In his book, Carlson’s Guide to Landscape Painting, Carlson calls this process “The Theory of Angles.” The first value is the sky, which is the source of light, and therefore always the lightest value in the landscape, whether on a clear blue day or an overcast grey day. The next value is the ground, which receives the most light from the sky. The third value is the slanting plane, such as hills or mountains, which have a semi-dark value somewhere between that of the trees and the ground. The darkest value are the trees because they are perpendicular to the ground.

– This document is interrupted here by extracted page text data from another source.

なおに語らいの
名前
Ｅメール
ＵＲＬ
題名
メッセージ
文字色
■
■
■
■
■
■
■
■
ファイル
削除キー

Because the masses in the landscape may possess some variation in value, they can appear to straddle two planes. For example, there might be light on the trees, making their value similar to that of the meadow. However, these seeming half-steps of value within each large plane are where they belong–light falling on a tree still belongs to the vertical plane.
Plein air painting is direct painting from the scenery that surrounds the artist. One is immersed in and absorbed by the beauty. Painting the elements found in nature helps develop visual acuity; observing rock formations, the clouds, the sea, the mountains, tree formations, etc., are vital to the study of landscape painting. Many landscape artists do small sketches on location and bring them to the studio. This enables them to first analyze the light source and break down the value of the planes. Therefore, it is good practice to keep a sketch book on hand. A sketch can be turned into a painting in the studio.
Paintings are not usually poor because they lack detail or subject matter, but rather the opposite. Bad paintings are usually so overloaded with useless details that the essentials are obliterated. To avoid this, be sure that the details within the elements conform to their given values within each plane or the painting can become visually cluttered.
As always, there are some exceptions to the theory of angles. The student, after understanding the general rule, will be better equipped to make the necessary adjustments. The habit of analyzing the weight or value of any mass will prove invaluable and prepare the artist for unexpected and unusual circumstances.